Lenovo vendor locking Ryzen-based systems through AMD Platform Secure Boot in the client PC segment
Serve The Home recently revealed that Lenovo uses AMD Platform Secure Boot, also known as AMD PSB, for their desktop platforms, especially the AMD Ryzen PRO-based systems to vendor lock the processor to their brand lines. The website has run a few features on the vendor locking process, and a recent video from the site on YouTube explains the purpose of AMD PSB and the advantages and disadvantages of the process.
Lenovo vendor locks AMD Ryzen PRO-based systems with AMD Platform Secure Boot
In Serve The Home's recent video, they display a Lenovo ThinkPad desktop computer system, the Lenovo M75q Tiny Gen2, equipped with the processor onboard. The processor shows to be vendor locked to Lenovo systems specifically. Still, upon looking at the processor, the user would not distinguish it from an identical processor located on a separate system. The process uses AMD's Platform Secure Boot, and in the video below, the hardware site explains in detail why Lenovo would lock the processor to their systems and not others.
Patrick Kennedy, owner of the YouTube and website Serve The Home, has covered the impact of AMD PSB on the AMD EPYC processors in 2020. The specific AMD EPYC processors Kennedy mentions are used on the server-level systems, with Dell initially adopting the vendor locking for their designs.
AMD explains their PSB technology in a security white paper from 2021, "AMD RYZEN™ PRO 5000 SERIES MOBILE PROCESSORS, MAKING DEFENSES COUNT: DESIGNING FOR SUBSTANTIAL DEPTH," written by Akash Malhotra, Head of Product Security and Strategy Group for AMD.
AMD Platform Secure Boot (PSB) provides a hardware root of trust (RoT) to authenticate the initial firmware including BIOS during boot process of the device. When a system powers on, ASP executes the ASP boot ROM code, which then authenticates various ASP boot loader code before initializing silicon and system memory.
Once system memory is initialized, ASP boot loader code verifies the OEM BIOS code, authenticating other firmware components before the OS is booted.
PSB enforces platform integrity by providing stronger protection from rogue or malicious firmware, automatically denying them access upon detection. AMD PSB helps provide seamless and secure transition from low-level firmware to OS.
Vendor-locking can be troublesome for users since the origin company unmarked the processor and does not state that it can only work on the corresponding platform.
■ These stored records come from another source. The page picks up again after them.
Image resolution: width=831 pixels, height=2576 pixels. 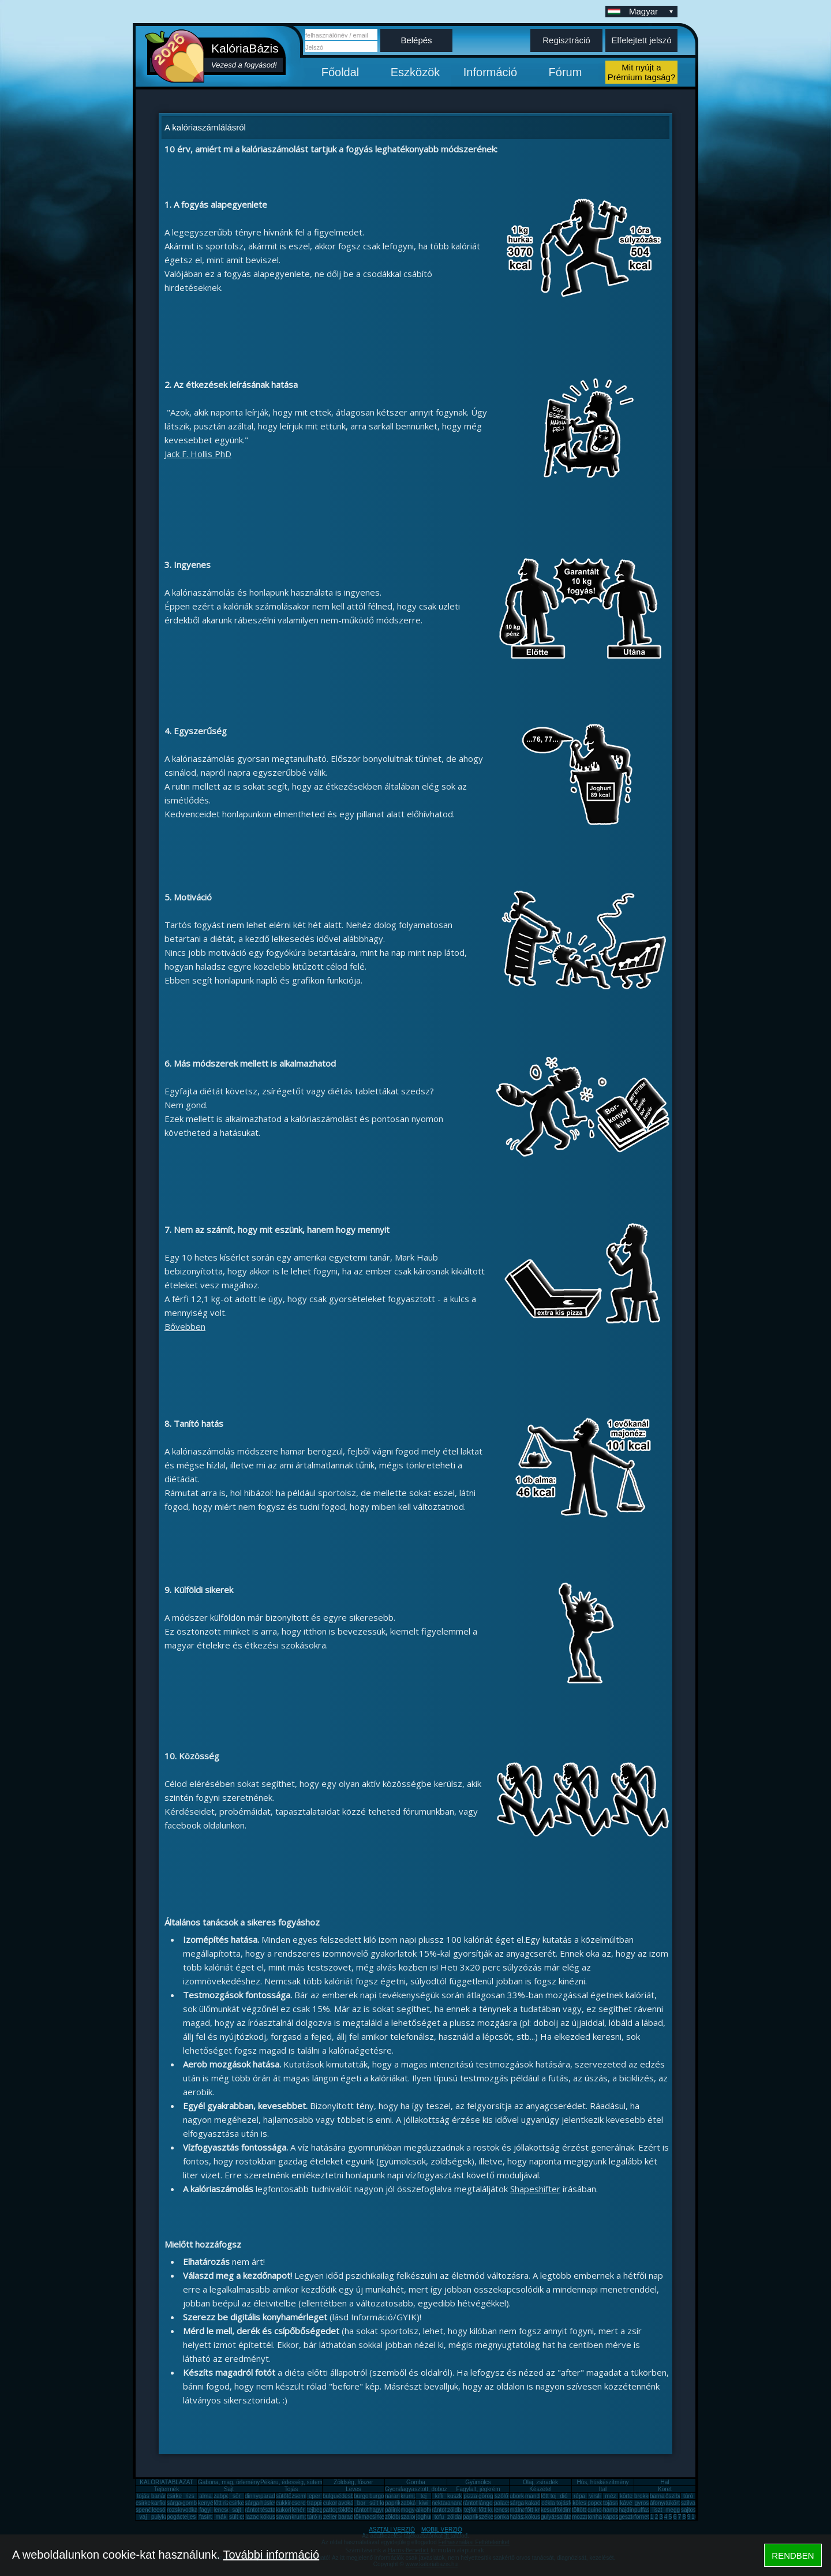 What do you see at coordinates (478, 2482) in the screenshot?
I see `Gyümölcs` at bounding box center [478, 2482].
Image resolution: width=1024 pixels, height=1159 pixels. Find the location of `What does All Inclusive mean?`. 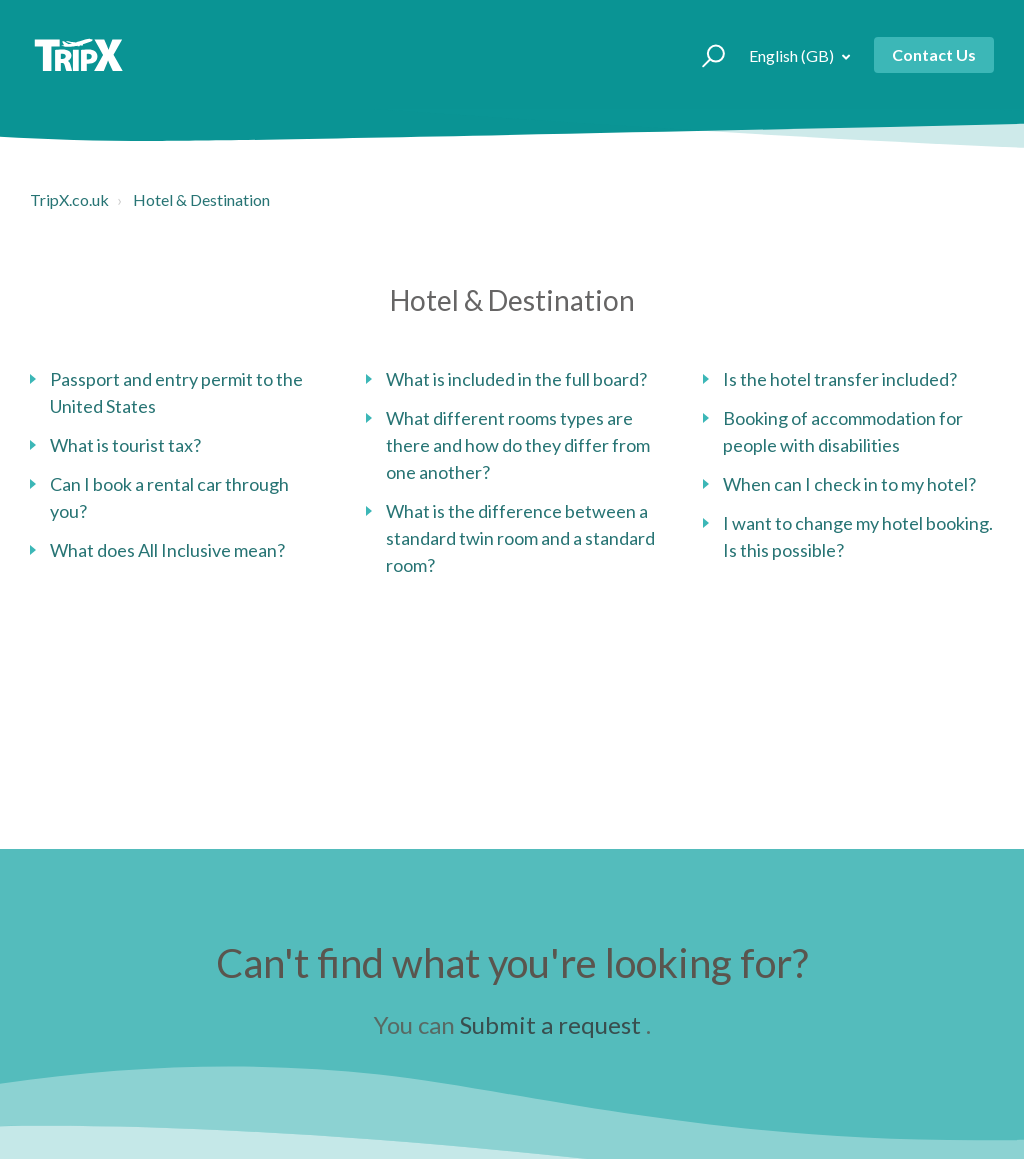 What does All Inclusive mean? is located at coordinates (167, 550).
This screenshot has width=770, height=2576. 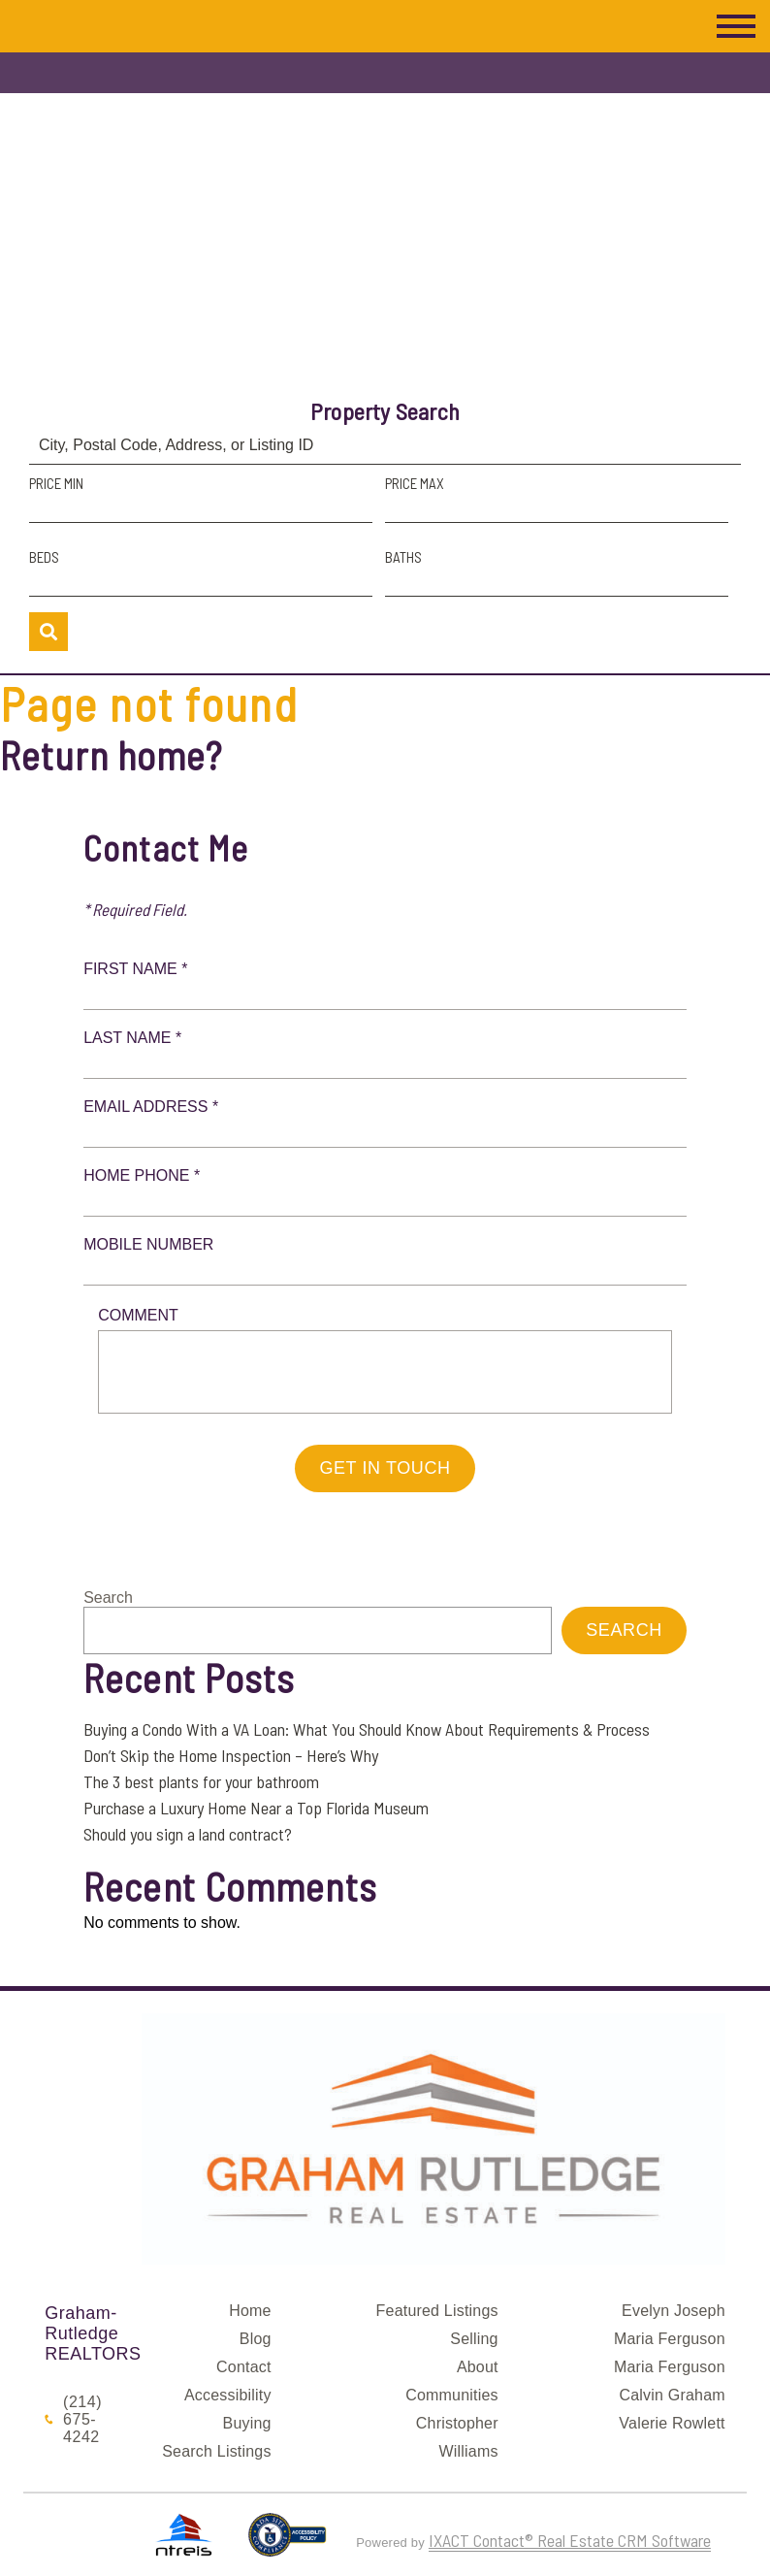 What do you see at coordinates (250, 2310) in the screenshot?
I see `Home` at bounding box center [250, 2310].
The process instills upon the processor singular usage on the particular brand's platform and not a competing company. It also halts any user from swapping the processor with a different processor that is lower in cost but offers more efficiency. Suppose someone buys a second-hand, vendor-locked AMD processor, such as the one in the Lenovo M75q Tiny Gen2 in Patrick Kennedy's video. In that case, the user who attempts to place the processor into a non-Lenovo system would find the component unusable.
Serve The Home ran a story last April 2021 about Lenovo using the AMD PSB technology to vendor-lock AMD Ryzen Threadripper PRO processors for utilization outside of the server marketplace. It currently shows that vendor-locking is present in AMD EPYC-based processors and the AMD Ryzen PRO series on Lenovo platforms.
The vendor-locking on Lenovo devices came into light from a viewer of Serve The Home on Twitter.
— Dee (@FedsAgainstGunS) December 22, 2021
The viewer adds that vendor-locking can be changed to not using AMD PSB within the Lenovo devices in response to the above tweet.
Forgot to add, that on the consumer platform it gives you the option to turn this off for future CPUs, but the OEM CPU is definately vendor locked, swapped the 4750GE out for a 4650G to get this message, but 4750GE would not post in 4650G motrherboard pic.twitter.com/8JhnyXoJ5j
— Dee (@FedsAgainstGunS) December 22, 2021
Kennedy notes quite a bit about the vendor locking and brings several points and issues to light. First, users should know that vendor locking is not a standard feature found on systems. Most vendors do not lock their processors to specific scenarios. Lenovo has chosen to implement this feature across their line in both server and premium Threadripper Pro workstations, such as the Lenovo ThinkStation P620.
If a user does have a vendor-locked processor, it does have the capability of installation on another Lenovo system, but not on another brand's motherboard. Kennedy presents that sellers of vendor-locked processors should list or mark somewhere on or with the processor that it is locked to a specific vendor so that purchasers are not approaching issues in the future when trying to implement the processor on another system. He continues the warning to eliminate the possibility of e-waste that would appear due to selling a locked processor. Finally, Kennedy notes that
Some online have said that the lock is between a specific motherboard and CPU. That clearly has challenges when a motherboard needs to be replaced, especially in the server market when a motherboard may cost $600 and the two CPUs may cost $10,000. As a result, AMD PSB locks to a vendor’s firmware signature key, not to a specific motherboard.